Por la mañana Amelia bostezaba como un perro, procurando que los señores no le viesen, si bien no se atrevía a mirar a ninguno de los dos. Para la hora del té se presentó en la casa el hijo de Sir Walk. Jimmy contempló los trofeos que había traído su padre, todos ellos sus ojos se distraían bastante con el cazador, a Irene no le sorprendió, las pequeñas desviaciones de Jimmy eran su punto débil del que pretendía sacar partido. Los motivos que habían llevado a Jimmy a casa de su padre eran una deuda y el control mensual de la salud de su padre, más que nada para asegurarse que Miss Adler no le hubiese envenenado para apoderarse de todo. No era un buen hijo protector, era un hijo con mayor interés que la nueva esposa. Se dedicaron un par de sonrisas cargadas de odio, él e Irene, y amable Jimmy exigió a su padre un momento a solas y unas palabras, las palabras fueron contra Irene en su mayoría. Con todo a su gusto, y cincuenta libras en su bolsillo Jimmy marchó. Más tarde Irene estaba leyendo en la biblioteca, su marido había acudido al club. Amelia entro apresurada y asustada. Respiró aceleradamente y su señora tuvo que indicarle que se calmase.

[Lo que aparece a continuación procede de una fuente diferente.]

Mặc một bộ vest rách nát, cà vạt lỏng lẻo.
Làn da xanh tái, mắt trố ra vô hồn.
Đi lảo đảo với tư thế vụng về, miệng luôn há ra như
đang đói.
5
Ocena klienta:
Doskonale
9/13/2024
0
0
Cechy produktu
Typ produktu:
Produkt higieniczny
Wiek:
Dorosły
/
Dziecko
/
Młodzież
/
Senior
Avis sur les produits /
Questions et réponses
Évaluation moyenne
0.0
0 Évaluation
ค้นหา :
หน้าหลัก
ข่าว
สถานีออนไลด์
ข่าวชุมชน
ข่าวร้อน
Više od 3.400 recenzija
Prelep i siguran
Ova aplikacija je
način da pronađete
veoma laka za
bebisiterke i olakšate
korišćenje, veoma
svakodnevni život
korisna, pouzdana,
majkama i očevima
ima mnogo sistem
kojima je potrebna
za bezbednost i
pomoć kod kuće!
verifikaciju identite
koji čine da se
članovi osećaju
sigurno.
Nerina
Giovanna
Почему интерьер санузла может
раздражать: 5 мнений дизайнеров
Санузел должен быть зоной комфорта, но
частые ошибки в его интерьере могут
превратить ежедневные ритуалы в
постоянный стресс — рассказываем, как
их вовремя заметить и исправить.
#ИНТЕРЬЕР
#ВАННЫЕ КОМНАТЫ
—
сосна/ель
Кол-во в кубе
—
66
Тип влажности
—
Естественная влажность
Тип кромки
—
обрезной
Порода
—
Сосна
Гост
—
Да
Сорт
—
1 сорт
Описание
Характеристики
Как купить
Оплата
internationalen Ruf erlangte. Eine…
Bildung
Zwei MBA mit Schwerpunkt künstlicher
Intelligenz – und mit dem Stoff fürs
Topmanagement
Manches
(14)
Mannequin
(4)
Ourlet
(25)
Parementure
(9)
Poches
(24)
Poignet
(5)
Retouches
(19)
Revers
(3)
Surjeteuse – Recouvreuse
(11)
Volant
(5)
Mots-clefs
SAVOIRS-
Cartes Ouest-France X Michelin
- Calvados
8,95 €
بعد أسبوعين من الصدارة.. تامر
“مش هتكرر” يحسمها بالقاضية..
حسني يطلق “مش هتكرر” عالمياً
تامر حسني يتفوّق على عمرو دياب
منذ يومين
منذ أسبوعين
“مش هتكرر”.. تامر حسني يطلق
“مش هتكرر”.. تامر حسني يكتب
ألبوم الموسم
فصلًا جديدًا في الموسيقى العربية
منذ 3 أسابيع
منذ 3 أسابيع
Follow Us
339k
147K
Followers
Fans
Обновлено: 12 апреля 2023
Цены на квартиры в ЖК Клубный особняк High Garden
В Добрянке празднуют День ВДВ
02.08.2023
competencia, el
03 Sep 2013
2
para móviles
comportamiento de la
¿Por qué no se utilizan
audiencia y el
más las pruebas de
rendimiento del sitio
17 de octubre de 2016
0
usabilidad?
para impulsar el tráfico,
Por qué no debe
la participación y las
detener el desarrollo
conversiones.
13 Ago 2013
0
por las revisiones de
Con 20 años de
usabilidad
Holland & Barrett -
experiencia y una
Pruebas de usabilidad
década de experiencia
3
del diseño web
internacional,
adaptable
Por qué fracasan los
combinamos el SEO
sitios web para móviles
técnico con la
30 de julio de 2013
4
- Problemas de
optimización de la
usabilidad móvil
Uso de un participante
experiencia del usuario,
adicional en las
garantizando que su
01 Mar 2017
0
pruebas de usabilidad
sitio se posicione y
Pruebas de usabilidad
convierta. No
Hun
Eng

No puedo señora.- La chica no paraba de mirar hacia atrás como si la persiguiesen.- Son esos negros, están haciendo cosas.
¿Qué cosas?- Irene apenas apartó la mirada del libro.
El hombre entró en mi estancia,- un mínimo de atención,- y tomó a la mujer, la misma que anoche usted y Sir...- Era suficiente.
Irene cerró el libro y lo dejó sobre la mesita junto a la butaca. No le importaban lo más mínimo los affaires del servicio, pero debía actuar de acuerdo a su posición. En tiempos menos generosos ella también había disfrutado de placeres similares, amparada bajo el techo de aquellos a los que servía. Le habían disciplinado por ello, y eso tenía que hacer ahora.
El sonido del sexo llenaba el estrecho pasillo, Amelia estaba amparada detrás de Irene. Se escuchaban altos y claros los gemidos de la negra, pero Irene no dudaba de su veracidad en esta ocasión. Palabras en un idioma desconocido, clamaba a Dios, al que fuese, eso también lo sabía. Con esa gracia de ladrona Irene llegó hasta la puerta, abrió con cuidado, una rendija. La negra tenía la manos apoyadas sobre el camastro, los pies al vuelo, sujeta por las caderas por el cazador. Este embestía con fuerza a la mujer haciéndole gritar de forma incesante. Él estaba desnudo, su cuerpo enmarcado por venas, tenso, grande y fuerte algo brillante por el sudor. Su polla daba de sí a la negra, la tenía como el cuerpo, venosa era la más grande que jamás había visto Irene, y ella había visto muchas. Amelia casi se desmaya al entrever por encima del hombro de sus señora la escena. No se detenían y no daban señal de cansancio mientras pasaban los minutos. De repente la mujer alcanzó el orgasmo y el hombre se detuvo sujetándole en aire, mientras ella enderezaba su espalda hasta tocar con el pecho de su amante. Amelia se persignó, convencida de la posesión diabólica de ambos.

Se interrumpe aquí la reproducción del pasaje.